▸ **Data**
#####
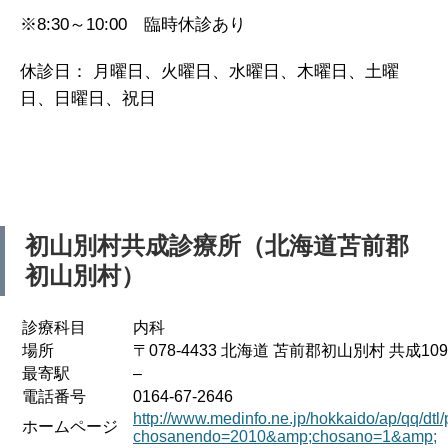
※8:30～10:00 臨時休診あり
休診日： 月曜日、火曜日、水曜日、木曜日、土曜
日、日曜日、祝日
初山別村共成診療所（北海道苫前郡
初山別村）
診療科目
内科
場所
〒078-4433 北海道 苫前郡初山別村 共成109
最寄駅
–
電話番号
0164-67-2646
http://www.medinfo.ne.jp/hokkaido/ap/qq/dtl
ホームページ
chosanendo=2010&amp;chosano=1&amp;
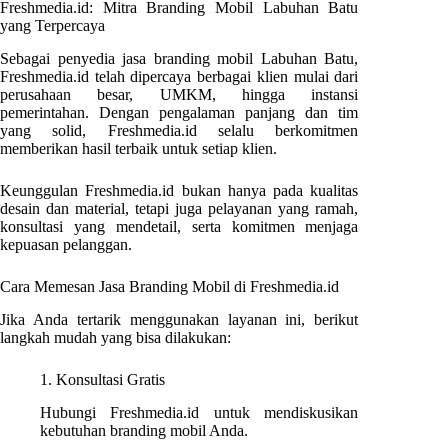
Freshmedia.id: Mitra Branding Mobil Labuhan Batu
yang Terpercaya
Sebagai penyedia jasa branding mobil Labuhan Batu,
Freshmedia.id telah dipercaya berbagai klien mulai dari
perusahaan besar, UMKM, hingga instansi
pemerintahan. Dengan pengalaman panjang dan tim
yang solid, Freshmedia.id selalu berkomitmen
memberikan hasil terbaik untuk setiap klien.
Keunggulan Freshmedia.id bukan hanya pada kualitas
desain dan material, tetapi juga pelayanan yang ramah,
konsultasi yang mendetail, serta komitmen menjaga
kepuasan pelanggan.
Cara Memesan Jasa Branding Mobil di Freshmedia.id
Jika Anda tertarik menggunakan layanan ini, berikut
langkah mudah yang bisa dilakukan:
1. Konsultasi Gratis
Hubungi Freshmedia.id untuk mendiskusikan
kebutuhan branding mobil Anda.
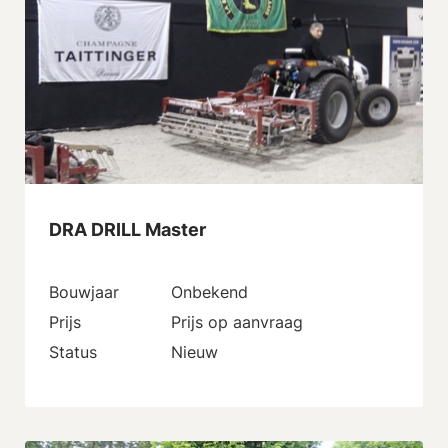
DRA DRILL Master
Bouwjaar
Onbekend
Prijs
Prijs op aanvraag
Status
Nieuw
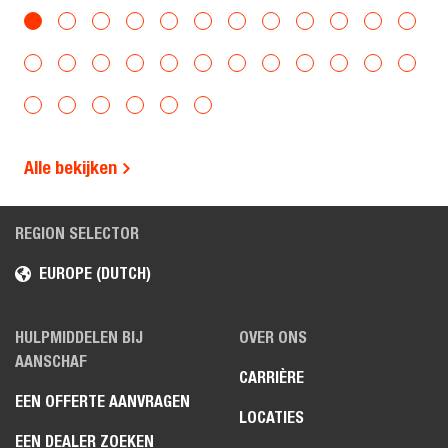
Alle bekijken
REGION SELECTOR
EUROPE (DUTCH)
HULPMIDDELEN BIJ
OVER ONS
AANSCHAF
CARRIÈRE
EEN OFFERTE AANVRAGEN
LOCATIES
EEN DEALER ZOEKEN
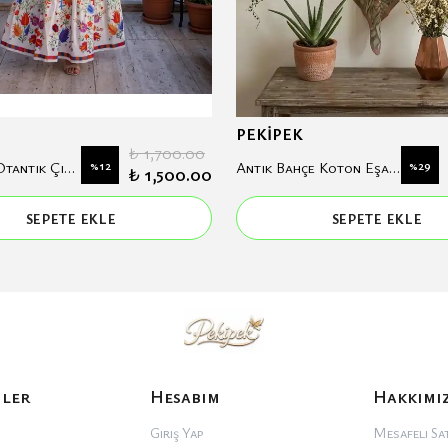
PEKİPEK
₺ 1,700.00
Anatolia Otantik Çiçek Desenli Hakim Yaka Modal Elbise
%
12
Antik Bahçe Koton Eşarp
%
29
₺ 1,500.00
SEPETE EKLE
SEPETE EKLE
iler
Hesabım
Hakkımı
Giriş Yap
Mesafeli Sat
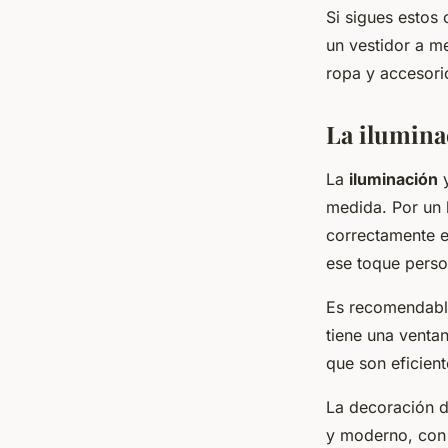
Si sigues estos
un vestidor a me
ropa y accesori
La iluminac
La
iluminación
y
medida. Por un 
correctamente el
ese toque perso
Es recomendable
tiene una venta
que son eficient
La decoración d
y moderno, con l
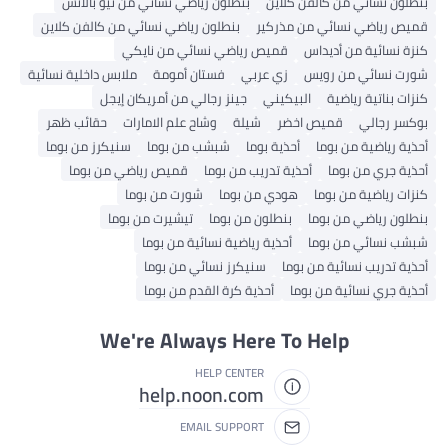
بنطلون نسائي من كالفن كلاين
بنطلون رياضي نسائي من نيو بالانس
قميص رياضي نسائي من مذركير
بنطلون رياضي نسائي من كالفن كلاين
كنزة نسائية من أديداس
قميص رياضي نسائي من نايكي
شورت نسائي من رويس
زي عربي
فستان أمومة
ملابس داخلية نسائية
كنزات بناتية رياضية
البيكيني
جينز رجالي من أمريكان إيجل
بوكسر رجالي
قميص اخضر
شيلة
وشاح علم الامارات
حقائب ظهر
أحذية رياضية من بوما
أحذية بوما
شبشب من بوما
سنيكرز من بوما
أحذية جري من بوما
أحذية تدريب من بوما
قميص رياضي من بوما
كنزات رياضية من بوما
هودي من بوما
شورت من بوما
بنطلون رياضي من بوما
بنطلون من بوما
تيشيرت من بوما
شبشب نسائي من بوما
أحذية رياضية نسائية من بوما
أحذية تدريب نسائية من بوما
سنيكرز نسائي من بوما
أحذية جري نسائية من بوما
أحذية كرة القدم من بوما
We're Always Here To Help
HELP CENTER
help.noon.com
EMAIL SUPPORT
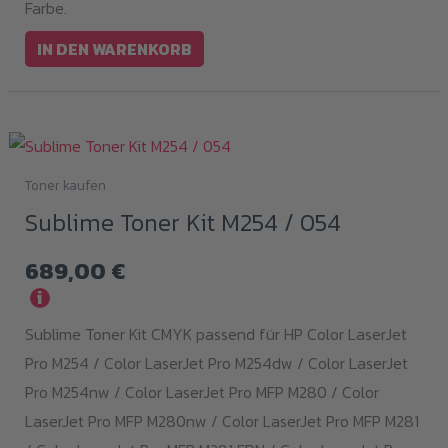
Farbe.
IN DEN WARENKORB
Toner kaufen
Sublime Toner Kit M254 / 054
689,00
€
i
Sublime Toner Kit CMYK passend für HP Color LaserJet
Pro M254 / Color LaserJet Pro M254dw / Color LaserJet
Pro M254nw / Color LaserJet Pro MFP M280 / Color
LaserJet Pro MFP M280nw / Color LaserJet Pro MFP M281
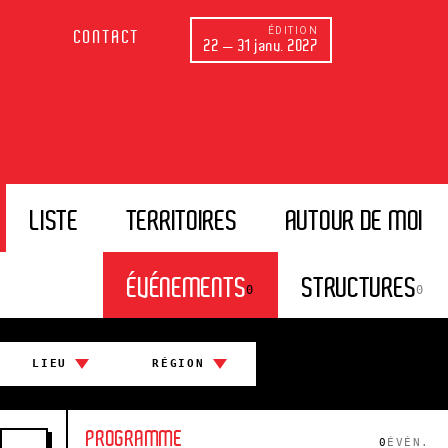
ÉDITION
CONTACT
22 — 31 janv. 2027
LISTE
TERRITOIRES
AUTOUR DE MOI
ÉVÉNEMENTS
STRUCTURES
0
0
LIEU
RÉGION
PROGRAMME
0
ÉVÉN.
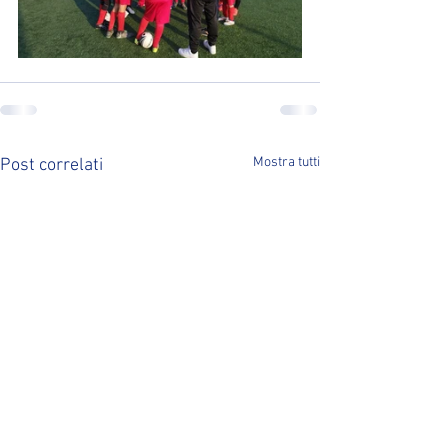
Mostra tutti
Post correlati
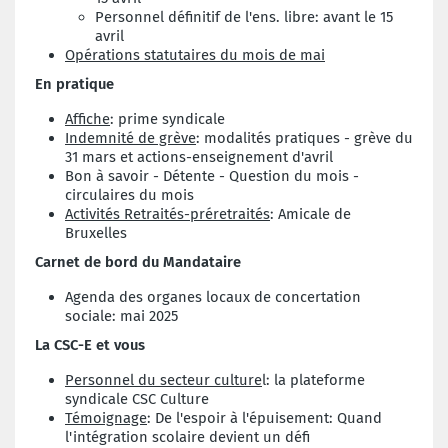
Personnel définitif de l'ens. libre: avant le 15
avril
Opérations statutaires du mois de mai
En pratique
Affiche
: prime syndicale
Indemnité de grève
: modalités pratiques - grève du
31 mars et actions-enseignement d'avril
Bon à savoir - Détente - Question du mois -
circulaires du mois
Activités Retraités-préretraités
: Amicale de
Bruxelles
Carnet de bord du Mandataire
Agenda des organes locaux de concertation
sociale: mai 2025
La CSC-E et vous
Personnel du secteur culture
l: la plateforme
syndicale CSC Culture
Témoignage
: De l'espoir à l'épuisement: Quand
l'intégration scolaire devient un défi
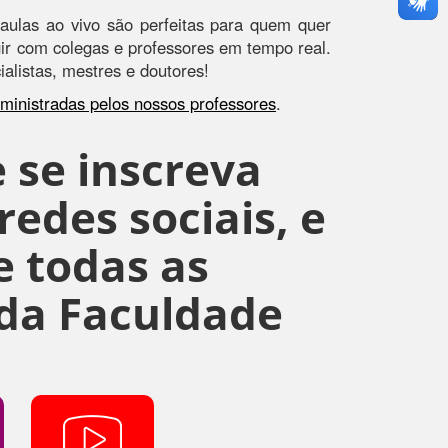
aulas ao vivo são perfeitas para quem quer
agir com colegas e professores em tempo real.
alistas, mestres e doutores!
s ministradas pelos nossos professores
.
 se inscreva
edes sociais, e
 todas as
da Faculdade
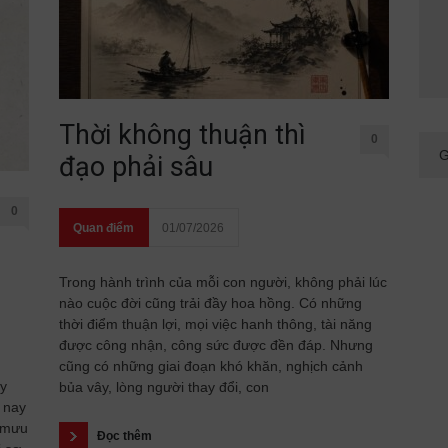
Thời không thuận thì
0
đạo phải sâu
0
Quan điểm
01/07/2026
Trong hành trình của mỗi con người, không phải lúc
nào cuộc đời cũng trải đầy hoa hồng. Có những
thời điểm thuận lợi, mọi việc hanh thông, tài năng
được công nhận, công sức được đền đáp. Nhưng
cũng có những giai đoạn khó khăn, nghịch cảnh
ầy
bủa vây, lòng người thay đổi, con
 nay
 mưu
Đọc thêm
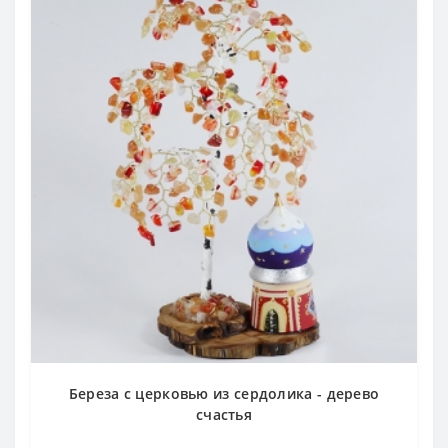
Результаты поразительные. Чирьи, нарывы, опухоли
сходят за 1 — 2 сеанса. Я, например, делаю так: беру
камень, нагреваю его (на батарее, утюге, лампочке) и
держу его, пока он теплый, на пораженном участке".
В Государственном институте физкультуры СССР в
1945 г. через кабинет сердоликотерапии прошло 433
больных. Из них закончило лечение с положительными
результатами — 278, у 112 человек положительный
результат наблюдался после повторного курса. Только у 6
человек положительного эффекта не было получено.
По световому излучению сердолик повышает
защитные силы организма, благоприятно влияет на
эмоции. Облегчает концентрацию теплых чувств и
радости. В качестве талисмана дарит ораторскую силу,
процветание. Древние полагали, что защищает от всех
болезней.
Месторождения в России
: Якутия, Приморье и др.
Береза с церковью из сердолика - дерево
Месторождения за Рубежом
: Украина (Крым), Бразилия,
счастья
Индия, Уругвай и др.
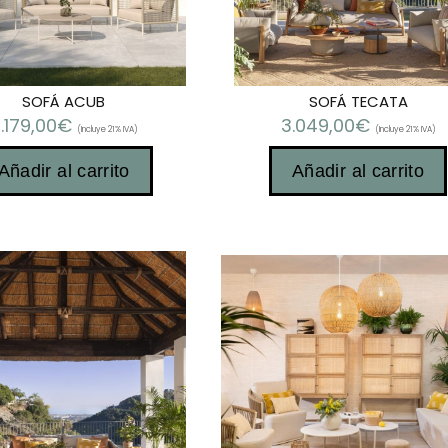
SOFÁ ACUB
SOFÁ TECATA
.179,00
€
3.049,00
€
(Incluye 21% IVA)
(Incluye 21% IVA)
Añadir al carrito
Añadir al carrito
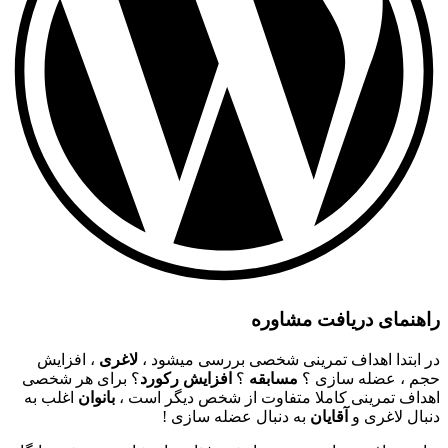
راهنمای دریافت مشاوره
در ابتدا اهداف تمرینی شخصی بررسی میشود ،
لاغری
، افزایش
حجم ، عضله سازی ؟
مسابقه
؟
افزایش رکورد
؟ برای هر شخصی
اهداف تمرینی کاملا متفاوت از شخص دیگر است ،
بانوان
اغلب به
دنبال لاغری و
آقایان
به دنبال عضله سازی !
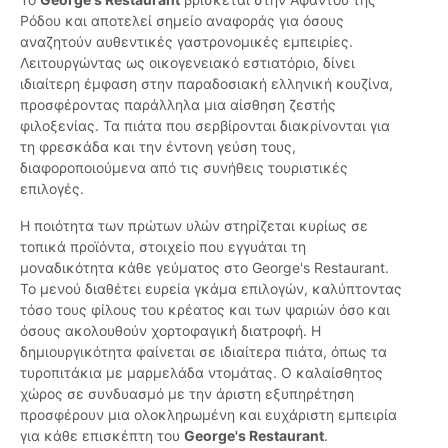
Ρόδου και αποτελεί σημείο αναφοράς για όσους
αναζητούν αυθεντικές γαστρονομικές εμπειρίες.
Λειτουργώντας ως οικογενειακό εστιατόριο, δίνει
ιδιαίτερη έμφαση στην παραδοσιακή ελληνική κουζίνα,
προσφέροντας παράλληλα μια αίσθηση ζεστής
φιλοξενίας. Τα πιάτα που σερβίρονται διακρίνονται για
τη φρεσκάδα και την έντονη γεύση τους,
διαφοροποιούμενα από τις συνήθεις τουριστικές
επιλογές.
Η ποιότητα των πρώτων υλών στηρίζεται κυρίως σε
τοπικά προϊόντα, στοιχείο που εγγυάται τη
μοναδικότητα κάθε γεύματος στο George's Restaurant.
Το μενού διαθέτει ευρεία γκάμα επιλογών, καλύπτοντας
τόσο τους φίλους του κρέατος και των ψαριών όσο και
όσους ακολουθούν χορτοφαγική διατροφή. Η
δημιουργικότητα φαίνεται σε ιδιαίτερα πιάτα, όπως τα
τυροπιτάκια με μαρμελάδα ντομάτας. Ο καλαίσθητος
χώρος σε συνδυασμό με την άριστη εξυπηρέτηση
προσφέρουν μια ολοκληρωμένη και ευχάριστη εμπειρία
για κάθε επισκέπτη του
George's Restaurant
.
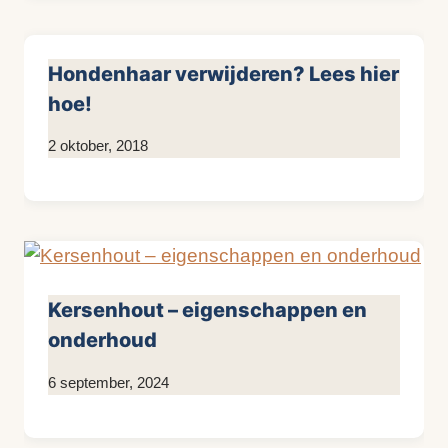
Hondenhaar verwijderen? Lees hier
hoe!
Door
2 oktober, 2018
KijkopMeubelen.nl
Kersenhout – eigenschappen en
onderhoud
Door
6 september, 2024
KijkopMeubelen.nl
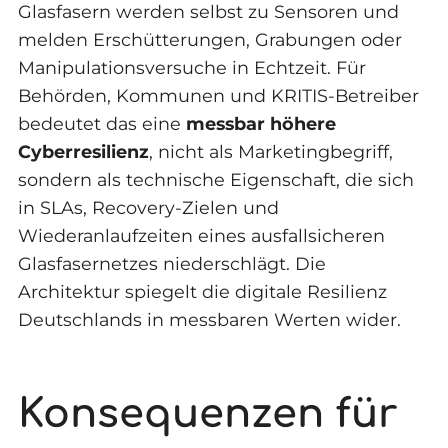
Glasfasern werden selbst zu Sensoren und
melden Erschütterungen, Grabungen oder
Manipulationsversuche in Echtzeit. Für
Behörden, Kommunen und KRITIS-Betreiber
bedeutet das eine
messbar höhere
Cyberresilienz
, nicht als Marketingbegriff,
sondern als technische Eigenschaft, die sich
in SLAs, Recovery-Zielen und
Wiederanlaufzeiten eines ausfallsicheren
Glasfasernetzes niederschlägt. Die
Architektur spiegelt die digitale Resilienz
Deutschlands in messbaren Werten wider.
Konsequenzen für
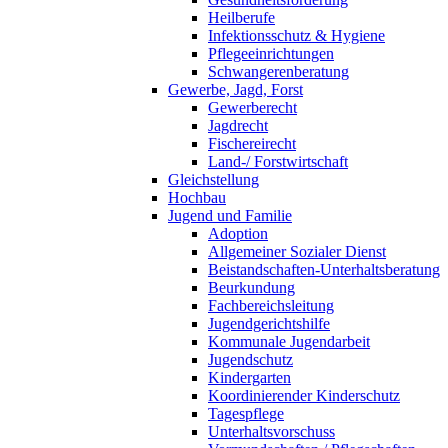
Heilberufe
Infektionsschutz & Hygiene
Pflegeeinrichtungen
Schwangerenberatung
Gewerbe, Jagd, Forst
Gewerberecht
Jagdrecht
Fischereirecht
Land-/ Forstwirtschaft
Gleichstellung
Hochbau
Jugend und Familie
Adoption
Allgemeiner Sozialer Dienst
Beistandschaften-Unterhaltsberatung
Beurkundung
Fachbereichsleitung
Jugendgerichtshilfe
Kommunale Jugendarbeit
Jugendschutz
Kindergarten
Koordinierender Kinderschutz
Tagespflege
Unterhaltsvorschuss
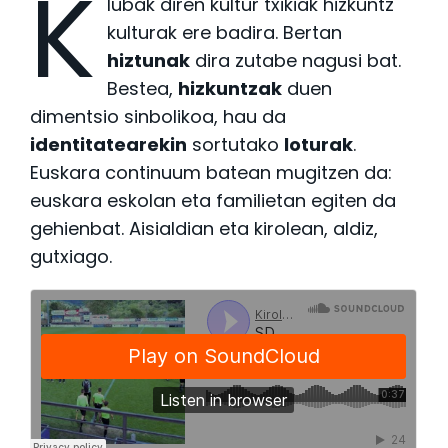
K
lubak diren kultur txikiak hizkuntz
kulturak ere badira. Bertan
hiztunak
dira zutabe nagusi bat.
Bestea,
hizkuntzak
duen
dimentsio sinbolikoa, hau da
identitatearekin
sortutako
loturak
.
Euskara continuum batean mugitzen da:
euskara eskolan eta familietan egiten da
gehienbat. Aisialdian eta kirolean, aldiz,
gutxiago.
#####
▸ **What the task requires**
Once you have counted every line in the listing that holds the string "Restaurant", give that number and nothing else.

▸ **Output for this task**
2